== WORK INSTRUCTION ==
Every record below needs to be written out exactly, apart from the pictures.

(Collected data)
▽

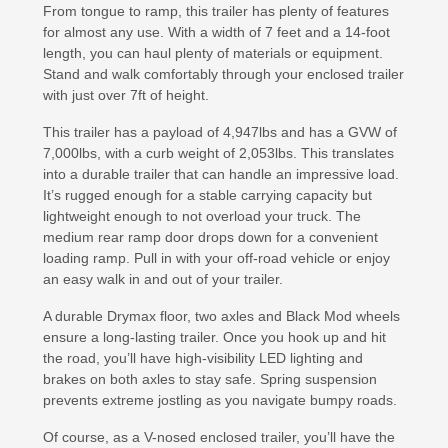
From tongue to ramp, this trailer has plenty of features
for almost any use. With a width of 7 feet and a 14-foot
length, you can haul plenty of materials or equipment.
Stand and walk comfortably through your enclosed trailer
with just over 7ft of height.
This trailer has a payload of 4,947lbs and has a GVW of
7,000lbs, with a curb weight of 2,053lbs. This translates
into a durable trailer that can handle an impressive load.
It’s rugged enough for a stable carrying capacity but
lightweight enough to not overload your truck. The
medium rear ramp door drops down for a convenient
loading ramp. Pull in with your off-road vehicle or enjoy
an easy walk in and out of your trailer.
A durable Drymax floor, two axles and Black Mod wheels
ensure a long-lasting trailer. Once you hook up and hit
the road, you’ll have high-visibility LED lighting and
brakes on both axles to stay safe. Spring suspension
prevents extreme jostling as you navigate bumpy roads.
Of course, as a V-nosed enclosed trailer, you’ll have the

△

== EXERCISE SOLUTION ==
From tongue to ramp, this trailer has plenty of features
for almost any use. With a width of 7 feet and a 14-foot
length, you can haul plenty of materials or equipment.
Stand and walk comfortably through your enclosed trailer
with just over 7ft of height.
This trailer has a payload of 4,947lbs and has a GVW of
7,000lbs, with a curb weight of 2,053lbs. This translates
into a durable trailer that can handle an impressive load.
It’s rugged enough for a stable carrying capacity but
lightweight enough to not overload your truck. The
medium rear ramp door drops down for a convenient
loading ramp. Pull in with your off-road vehicle or enjoy
an easy walk in and out of your trailer.
A durable Drymax floor, two axles and Black Mod wheels
ensure a long-lasting trailer. Once you hook up and hit
the road, you’ll have high-visibility LED lighting and
brakes on both axles to stay safe. Spring suspension
prevents extreme jostling as you navigate bumpy roads.
Of course, as a V-nosed enclosed trailer, you’ll have the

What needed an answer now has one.